Rating: 4 out of 5
I'm not going to lie: I was absolutely giddy when I heard that this book was being published, because if there's anything I enjoy most, it's external validation of my life choices. In a world obsessed with baby bumps, this book by Meghan Daum is a breath of fresh air.
Selfish, Shallow, and Self-Absorbed is a collection of essays by renowned writers who have made the conscious decision not to have kids. I approve of the label "childfree," because not only does it separate the rebels from the infertile, it also connotes a sense of liberation rather than lacking.
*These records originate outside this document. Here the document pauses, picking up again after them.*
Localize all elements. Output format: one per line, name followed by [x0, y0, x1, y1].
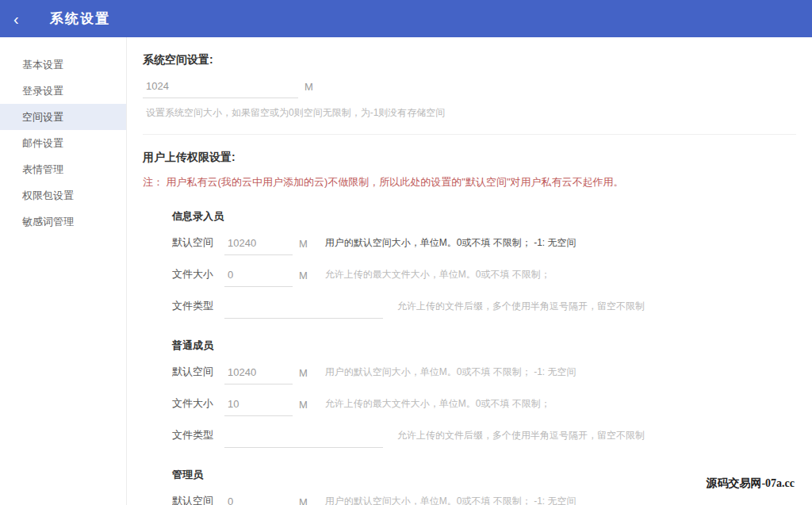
unit-label: M: [299, 399, 308, 416]
main-content: 系统空间设置: M 设置系统空间大小，如果留空或为0则空间无限制，为-1则没有存…: [127, 37, 812, 505]
default-space-input[interactable]: [224, 235, 293, 255]
field-hint: 用户的默认空间大小，单位M。0或不填 不限制； -1: 无空间: [325, 236, 576, 255]
upload-permission-heading: 用户上传权限设置:: [143, 151, 796, 165]
role-group: 信息录入员默认空间M用户的默认空间大小，单位M。0或不填 不限制； -1: 无空…: [172, 209, 796, 319]
file-size-input[interactable]: [224, 396, 293, 416]
field-hint: 用户的默认空间大小，单位M。0或不填 不限制； -1: 无空间: [325, 365, 576, 384]
app-header: ‹ 系统设置: [0, 0, 812, 37]
unit-label: M: [299, 367, 308, 384]
field-hint: 允许上传的最大文件大小，单位M。0或不填 不限制；: [325, 268, 550, 287]
sidebar: 基本设置登录设置空间设置邮件设置表情管理权限包设置敏感词管理: [0, 37, 127, 505]
unit-label: M: [299, 270, 308, 287]
field-row: 文件类型允许上传的文件后缀，多个使用半角逗号隔开，留空不限制: [172, 299, 796, 319]
field-hint: 允许上传的最大文件大小，单位M。0或不填 不限制；: [325, 397, 550, 416]
field-row: 文件大小M允许上传的最大文件大小，单位M。0或不填 不限制；: [172, 267, 796, 287]
field-row: 默认空间M用户的默认空间大小，单位M。0或不填 不限制； -1: 无空间: [172, 235, 796, 255]
file-size-input[interactable]: [224, 267, 293, 287]
field-label: 文件大小: [172, 396, 224, 416]
role-group-title: 普通成员: [172, 339, 796, 353]
unit-label: M: [304, 81, 313, 98]
field-label: 文件类型: [172, 428, 224, 448]
field-label: 默认空间: [172, 494, 224, 505]
unit-label: M: [299, 496, 308, 505]
unit-label: M: [299, 238, 308, 255]
system-space-hint: 设置系统空间大小，如果留空或为0则空间无限制，为-1则没有存储空间: [143, 106, 796, 120]
section-divider: [143, 134, 796, 135]
role-group-title: 管理员: [172, 468, 796, 482]
default-space-input[interactable]: [224, 365, 293, 384]
field-label: 默认空间: [172, 365, 224, 384]
role-group: 管理员默认空间M用户的默认空间大小，单位M。0或不填 不限制； -1: 无空间文…: [172, 468, 796, 505]
field-label: 文件类型: [172, 299, 224, 319]
page-title: 系统设置: [50, 10, 110, 28]
sidebar-item-权限包设置[interactable]: 权限包设置: [0, 182, 126, 209]
field-row: 默认空间M用户的默认空间大小，单位M。0或不填 不限制； -1: 无空间: [172, 494, 796, 505]
field-label: 文件大小: [172, 267, 224, 287]
watermark: 源码交易网-07a.cc: [706, 476, 795, 491]
sidebar-item-邮件设置[interactable]: 邮件设置: [0, 130, 126, 156]
field-row: 默认空间M用户的默认空间大小，单位M。0或不填 不限制； -1: 无空间: [172, 365, 796, 384]
sidebar-item-空间设置[interactable]: 空间设置: [0, 104, 126, 130]
sidebar-item-登录设置[interactable]: 登录设置: [0, 78, 126, 104]
sidebar-item-敏感词管理[interactable]: 敏感词管理: [0, 209, 126, 235]
system-space-input[interactable]: [143, 78, 298, 98]
field-row: 文件大小M允许上传的最大文件大小，单位M。0或不填 不限制；: [172, 396, 796, 416]
file-type-input[interactable]: [224, 299, 383, 319]
field-label: 默认空间: [172, 235, 224, 255]
back-icon[interactable]: ‹: [13, 11, 34, 27]
sidebar-item-基本设置[interactable]: 基本设置: [0, 52, 126, 78]
page-body: 基本设置登录设置空间设置邮件设置表情管理权限包设置敏感词管理 系统空间设置: M…: [0, 37, 812, 505]
system-space-heading: 系统空间设置:: [143, 53, 796, 67]
default-space-input[interactable]: [224, 494, 293, 505]
role-group: 普通成员默认空间M用户的默认空间大小，单位M。0或不填 不限制； -1: 无空间…: [172, 339, 796, 448]
field-row: 文件类型允许上传的文件后缀，多个使用半角逗号隔开，留空不限制: [172, 428, 796, 448]
role-groups: 信息录入员默认空间M用户的默认空间大小，单位M。0或不填 不限制； -1: 无空…: [172, 209, 796, 505]
upload-permission-note: 注： 用户私有云(我的云中用户添加的云)不做限制，所以此处的设置的"默认空间"对…: [143, 175, 796, 189]
field-hint: 允许上传的文件后缀，多个使用半角逗号隔开，留空不限制: [397, 429, 645, 448]
role-group-title: 信息录入员: [172, 209, 796, 224]
sidebar-item-表情管理[interactable]: 表情管理: [0, 156, 126, 182]
field-hint: 允许上传的文件后缀，多个使用半角逗号隔开，留空不限制: [397, 300, 645, 319]
system-space-row: M: [143, 78, 796, 98]
field-hint: 用户的默认空间大小，单位M。0或不填 不限制； -1: 无空间: [325, 495, 576, 505]
file-type-input[interactable]: [224, 428, 383, 448]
Although they have all made their living with their writing, these authors--mostly female but a few male--each come from different backgrounds. Some never felt a maternal or paternal urge, and others desperately wanted to want children but couldn't muster enough enthusiasm to go through with it. Quite a few actually became pregnant and decided to abort than risk raising children they didn't want.
Obviously, the subject matter is highly controversial, but that is Daum's strength. Her previous book Unspeakable also covers taboo topics, such as feeling relief after a parent's death. Selfish, Shallow, and Self-Absorbed is perfectly titled, because that's the characterization of the childfree that self-righteous, anti-choice parents have created. These 16 writers revel in their perceived selfishness, arguing that parenthood is governed by its own selfishness and that there is nothing wrong with valuing a good night's sleep over making a mini-me.
All of the major justifications are touched upon in this book, including:
The fallacy of 'having it all'
The benefits of solitude, peace, and quiet
Refusing to participate in overpopulation and environmental destruction
Freedom from the constant worry and anxiety
Enjoying their disposable income and ability to travel
That's not to say that these writers hate children; on the contrary, most relish their roles as cool aunts and uncles. Some are even step-parents, teachers, or have otherwise surrounded themselves with kids. They just get the bonus of not having to define their entire identities around them.
My only complaint is that most of these people suffered heartbreaking childhoods, many with neglectful or abusive parents. Although it's certainly a valid reason to become childfree to save yourself from making your own parents' mistakes, I would have liked to read more well-adjusted stories. Not all childfree folks are dependent on Prozac and Valium, and while there should be no shame in mental illness, I'd hate parents to assume that we're all damaged from our traumatic pasts.
As a childfree woman myself, I recognize that this book is not for everybody, but its audience is so appreciative for its existence. It can be downright infuriating to face the endless barrage of judgments (You don't know what you want! You'll change your mind! You just haven't met the right person yet!), especially for those of us who have made this decision early in life. Selfish may be preaching to the choir, but I'm grateful nonetheless.
If you dream of being a parent, fantastic. Someone has to further the human race, because I don't want to. And guess what? That's the only reason that should matter.